While it was initially conceived as a standalone story, O'Neill later created new characters and plots for the comic while working on Aquicorn Cove. The second book in the "Tea Dragon" series, The Tea Dragon Festival, was released in september 2019, and the third, The Tea Dragon Tapestry, in June 2021.

== Reception ==
Publishers Weekly commented on the color pallette used by O'Neill in the webcomic, saying the panels drawn by them "hum with a subtle romantic energy", and concluded the review by calling The Tea Dragon Society a "quiet, charming story of nurturing friendships and traditions." The School Library Journal, which listed the comic in its "Top 10 Graphic Novels" of 2017, praised its inclusiveness and called it a "more innocent version of Brian K. Vaughan and Fiona Staples's Saga", mainly due to the design of its characters, which are mostly horned. The reviewer also praised the art, specially the background, which they said "are an integral and memorable part of the story".
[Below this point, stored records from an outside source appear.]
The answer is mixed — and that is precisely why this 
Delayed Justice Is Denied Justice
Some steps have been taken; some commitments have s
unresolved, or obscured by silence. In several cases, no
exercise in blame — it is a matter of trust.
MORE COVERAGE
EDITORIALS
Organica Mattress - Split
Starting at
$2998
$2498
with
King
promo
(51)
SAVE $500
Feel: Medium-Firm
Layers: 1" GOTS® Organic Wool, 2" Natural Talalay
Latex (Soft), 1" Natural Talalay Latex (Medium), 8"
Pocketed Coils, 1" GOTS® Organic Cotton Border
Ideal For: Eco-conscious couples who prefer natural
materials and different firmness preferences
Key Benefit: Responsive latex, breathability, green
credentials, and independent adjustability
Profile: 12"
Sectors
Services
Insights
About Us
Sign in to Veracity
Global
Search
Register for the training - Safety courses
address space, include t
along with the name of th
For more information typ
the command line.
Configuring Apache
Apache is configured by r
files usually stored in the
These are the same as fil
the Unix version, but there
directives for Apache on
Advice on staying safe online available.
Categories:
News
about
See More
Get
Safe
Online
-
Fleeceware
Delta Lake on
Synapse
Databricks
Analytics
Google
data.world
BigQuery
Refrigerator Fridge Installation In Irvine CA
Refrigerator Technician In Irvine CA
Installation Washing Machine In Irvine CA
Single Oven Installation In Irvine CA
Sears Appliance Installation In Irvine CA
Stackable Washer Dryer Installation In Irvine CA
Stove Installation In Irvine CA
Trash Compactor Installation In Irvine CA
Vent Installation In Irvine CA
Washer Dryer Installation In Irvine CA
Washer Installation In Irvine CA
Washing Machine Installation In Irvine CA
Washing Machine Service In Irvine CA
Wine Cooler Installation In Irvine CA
A reviewer writing for GeekDad praised the diversity present in the story, noting this was the aspect that most called their attention. According to GeekDad, "the story [...] never feels the need to call attention to the fact that diverse people exist within its pages, or to congratulate itself for including them", an aspect that differentiates the diversity of The Tea Dragon Society from most other media. They concluded the review by calling it "delightful".

Autostraddle called the comic's art "a delight to behold", which assisted in highlighting the cast "with soft voices, soft hearts, and strong character". They also wrote about the "comforting and relaxing" atmosphere found in O'Neill's work and called the tea dragons "one of the freshest ideas I’ve seen in western-based fantasy in a long time." Kirkus Reviews called the comic "[u]ndeniably whimsical and extremely cute" and commented on the diversity in "skin colors, orientations, and abilities" found among the characters. The Booklist said "[r]eaders will be drawn in equally by the inventive story and gorgeous artwork" and compared O'Neill's art style to that of manga, with the difference that they use "lovely colors and lack of harsh outlines."

=== Accolades ===
The Tea Dragon Society was the recipient of two Eisner Awards in 2018, in the "Best Publication for Kids" and "Best Webcomic" categories. The comic also received the Harvey Award for "Best Children or Young Adult Book", an award shared with The Prince and the Dressmaker.

== Adaptation ==
In October 2017, it was announced that Oni Press' gaming division, Oni Games, and Renegade Game Studios had been working together with Steve Ellis and Tyler Tinsley to create a card game based on The Tea Dragon Society. Released in 2018, the game received an Origins Award for "best family game".

A new tabletop game, called Autumn Harvest: A Tea Dragon Society Card Game, was announced in July 2020. It was based on O'Neill's second book in the series, The Tea Dragon Festival, and can be played either standalone or alongside the first game.